*** Records supplied ***

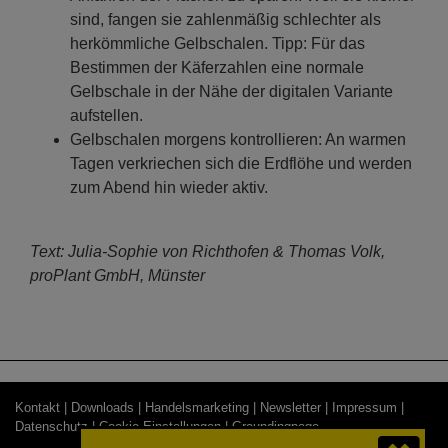
sind, fangen sie zahlenmäßig schlechter als
herkömmliche Gelbschalen. Tipp: Für das
Bestimmen der Käferzahlen eine normale
Gelbschale in der Nähe der digitalen Variante
aufstellen.
Gelbschalen morgens kontrollieren: An warmen
Tagen verkriechen sich die Erdflöhe und werden
zum Abend hin wieder aktiv.
Text: Julia-Sophie von Richthofen & Thomas Volk,
proPlant GmbH, Münster
Kontakt |
Downloads |
Handelsmarketing |
Newsletter |
Impressum |
Datenschutz |
Cookie-Einstellungen
| Groundingpage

*** End of Records supplied ***

▶ [Exercise goal] Where a record holds a picture, skip the picture and copy everything else exactly.

▶ [Answer box]
sind, fangen sie zahlenmäßig schlechter als
herkömmliche Gelbschalen. Tipp: Für das
Bestimmen der Käferzahlen eine normale
Gelbschale in der Nähe der digitalen Variante
aufstellen.
Gelbschalen morgens kontrollieren: An warmen
Tagen verkriechen sich die Erdflöhe und werden
zum Abend hin wieder aktiv.
Text: Julia-Sophie von Richthofen & Thomas Volk,
proPlant GmbH, Münster
Kontakt |
Downloads |
Handelsmarketing |
Newsletter |
Impressum |
Datenschutz |
Cookie-Einstellungen
| Groundingpage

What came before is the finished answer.